Am Beziehungsmanagement kann man unendlich arbeiten. Der eigentliche Übergabeprozess darf so lange dauern, wie der Nachfolger sich vom Vorgänger nicht eingegrenzt fühlt. Einige finden es super, wenn ihnen Vater oder Mutter noch zur Seite stehen. Wichtig ist, dass für alle Beteiligten klar ist, wer welche Entscheidungen trifft, und dass die Machtbefugnis des Nachfolgers kontinuierlich zunimmt, bis sie komplett auf ihn übergeht. In der Regel sollte so ein Prozess nicht länger als drei Jahre dauern.

Viele Familienunternehmer klagen, dass sie keine Nachfolger finden, weil ihre Kinder etwas anderes machen wollen. Drücken die sich um die Verantwortung?
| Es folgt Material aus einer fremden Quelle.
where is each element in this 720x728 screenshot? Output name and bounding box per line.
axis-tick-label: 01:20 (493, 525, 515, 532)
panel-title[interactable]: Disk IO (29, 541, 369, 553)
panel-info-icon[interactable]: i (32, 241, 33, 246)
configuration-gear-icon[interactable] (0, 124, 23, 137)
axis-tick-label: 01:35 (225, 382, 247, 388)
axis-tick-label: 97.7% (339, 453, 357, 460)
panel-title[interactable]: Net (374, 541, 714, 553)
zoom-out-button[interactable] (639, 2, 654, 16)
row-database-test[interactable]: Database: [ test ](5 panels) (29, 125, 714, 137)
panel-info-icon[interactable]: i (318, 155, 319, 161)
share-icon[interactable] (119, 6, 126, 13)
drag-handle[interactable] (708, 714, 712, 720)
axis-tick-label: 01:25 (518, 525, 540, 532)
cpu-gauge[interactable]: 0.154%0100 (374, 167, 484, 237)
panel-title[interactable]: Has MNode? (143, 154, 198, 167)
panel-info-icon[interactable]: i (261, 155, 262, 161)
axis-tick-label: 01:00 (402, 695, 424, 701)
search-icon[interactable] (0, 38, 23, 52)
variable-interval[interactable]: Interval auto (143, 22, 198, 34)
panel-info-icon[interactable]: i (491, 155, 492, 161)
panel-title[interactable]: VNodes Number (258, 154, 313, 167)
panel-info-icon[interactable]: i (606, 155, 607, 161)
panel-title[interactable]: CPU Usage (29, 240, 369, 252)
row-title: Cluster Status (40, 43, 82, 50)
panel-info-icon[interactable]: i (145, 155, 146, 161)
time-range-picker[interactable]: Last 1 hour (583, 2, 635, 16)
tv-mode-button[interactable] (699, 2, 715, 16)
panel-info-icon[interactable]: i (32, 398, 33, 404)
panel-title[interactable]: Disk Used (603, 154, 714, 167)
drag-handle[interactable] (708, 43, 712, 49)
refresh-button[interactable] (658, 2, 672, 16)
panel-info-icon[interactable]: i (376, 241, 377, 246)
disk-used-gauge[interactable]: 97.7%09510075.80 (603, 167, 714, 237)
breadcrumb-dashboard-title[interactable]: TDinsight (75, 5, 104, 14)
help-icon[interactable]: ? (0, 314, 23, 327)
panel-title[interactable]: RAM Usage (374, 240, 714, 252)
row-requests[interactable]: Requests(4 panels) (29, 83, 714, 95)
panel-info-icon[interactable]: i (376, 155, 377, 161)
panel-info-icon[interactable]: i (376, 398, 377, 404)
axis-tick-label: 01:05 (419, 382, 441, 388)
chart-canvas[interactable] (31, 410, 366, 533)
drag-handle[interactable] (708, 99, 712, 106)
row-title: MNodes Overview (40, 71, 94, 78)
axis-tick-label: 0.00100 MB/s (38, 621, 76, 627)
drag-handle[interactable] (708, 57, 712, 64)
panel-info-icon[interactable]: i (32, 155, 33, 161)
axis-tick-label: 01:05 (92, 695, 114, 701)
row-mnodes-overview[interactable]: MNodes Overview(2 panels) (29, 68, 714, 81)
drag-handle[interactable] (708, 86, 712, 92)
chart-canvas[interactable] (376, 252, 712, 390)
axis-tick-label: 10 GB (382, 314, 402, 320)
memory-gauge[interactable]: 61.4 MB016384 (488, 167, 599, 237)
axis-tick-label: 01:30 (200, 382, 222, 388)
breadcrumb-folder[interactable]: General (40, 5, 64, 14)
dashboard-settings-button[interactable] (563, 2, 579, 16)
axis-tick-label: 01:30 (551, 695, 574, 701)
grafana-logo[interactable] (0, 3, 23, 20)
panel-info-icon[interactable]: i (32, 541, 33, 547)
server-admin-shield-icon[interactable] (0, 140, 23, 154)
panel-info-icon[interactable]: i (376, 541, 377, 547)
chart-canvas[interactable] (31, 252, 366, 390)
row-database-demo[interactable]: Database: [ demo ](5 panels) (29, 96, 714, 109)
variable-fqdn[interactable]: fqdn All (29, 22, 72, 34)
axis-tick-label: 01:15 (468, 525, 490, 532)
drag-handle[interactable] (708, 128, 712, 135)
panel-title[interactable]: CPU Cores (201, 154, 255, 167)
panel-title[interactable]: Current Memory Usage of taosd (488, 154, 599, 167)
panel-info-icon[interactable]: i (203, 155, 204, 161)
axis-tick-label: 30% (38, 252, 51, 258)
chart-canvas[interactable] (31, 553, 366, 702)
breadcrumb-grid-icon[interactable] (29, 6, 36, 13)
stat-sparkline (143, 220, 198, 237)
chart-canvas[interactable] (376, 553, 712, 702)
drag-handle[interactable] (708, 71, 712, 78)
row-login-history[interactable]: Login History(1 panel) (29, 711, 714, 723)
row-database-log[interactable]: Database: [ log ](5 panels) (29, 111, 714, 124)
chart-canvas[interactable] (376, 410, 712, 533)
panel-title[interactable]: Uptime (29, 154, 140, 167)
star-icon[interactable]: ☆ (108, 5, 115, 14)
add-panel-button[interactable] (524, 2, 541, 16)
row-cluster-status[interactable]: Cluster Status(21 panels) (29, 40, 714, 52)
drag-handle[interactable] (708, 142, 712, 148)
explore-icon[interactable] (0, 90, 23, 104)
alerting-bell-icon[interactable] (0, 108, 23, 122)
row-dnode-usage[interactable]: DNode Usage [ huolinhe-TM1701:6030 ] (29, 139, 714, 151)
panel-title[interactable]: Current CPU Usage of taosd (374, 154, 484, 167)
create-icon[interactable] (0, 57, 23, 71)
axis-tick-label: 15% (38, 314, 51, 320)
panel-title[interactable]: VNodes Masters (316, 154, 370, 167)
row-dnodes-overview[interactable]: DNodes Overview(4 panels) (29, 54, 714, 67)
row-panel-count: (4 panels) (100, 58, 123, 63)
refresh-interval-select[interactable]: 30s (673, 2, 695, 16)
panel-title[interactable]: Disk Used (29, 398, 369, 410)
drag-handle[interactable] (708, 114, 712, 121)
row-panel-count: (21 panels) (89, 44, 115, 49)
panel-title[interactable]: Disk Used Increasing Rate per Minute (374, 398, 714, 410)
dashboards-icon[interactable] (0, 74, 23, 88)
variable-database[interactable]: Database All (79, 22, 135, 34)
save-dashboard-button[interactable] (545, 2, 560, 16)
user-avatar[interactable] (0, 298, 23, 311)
Es gibt eine interessante Studie der Uni St. Gallen. Die hat im deutschsprachigen Raum potenzielle Nachfolger gefragt, ob sie ins Familienunternehmen einsteigen wollen. Ganze vier Prozent sagten Ja. Die meisten wollten die Verantwortung nicht übernehmen oder konnten sich nicht vorstellen, ihr Familienleben und ihre Freizeit für das Unternehmen zu opfern. Ich weiß aus Gesprächen, dass auch früher viele Nachfolger solche Zweifel hatten – aber damals war das ein Tabuthema, über das man nicht sprach, man ordnete sich schweigend dem Willen des Patriarchen unter. Heute trauen sich die Leute eher, ihre Bedenken zu äußern. Das ist wichtig, denn wenn sie nicht für die Nachfolge brennen, hat es keinen Sinn.

Was raten Sie den Unternehmern in solchen Fällen? Verkaufen?

Verkaufen ist eine Möglichkeit. Eine andere ist die Beteiligung von Mitarbeitern oder externen Managern. Die Familie kann sich dann auf eine Gesellschafterrolle zurückziehen und operativ die Leute walten lassen, die am meisten Erfahrung haben. Wichtig ist bei allen Nachfolgemodellen, den Denkprozess in der Familie rechtzeitig anzustoßen.

Stellen Sie Veränderungen beim Umgang mit Nachfolgefragen fest?

Ja. Als ich vor 15 Jahren anfing, mich mit dem Thema zu beschäftigen, wurden vielleicht 20 Prozent der Familienunternehmen an externe Nachfolger übergeben. Mittlerweile sind es fast die Hälfte. Die Bereitschaft, über solche Modelle nachzudenken, hat enorm zugenommen. Und sie werden heute auch gesellschaftlich akzeptiert. Man steht nicht mehr schlecht da, wenn man ein Familienunternehmen verkauft.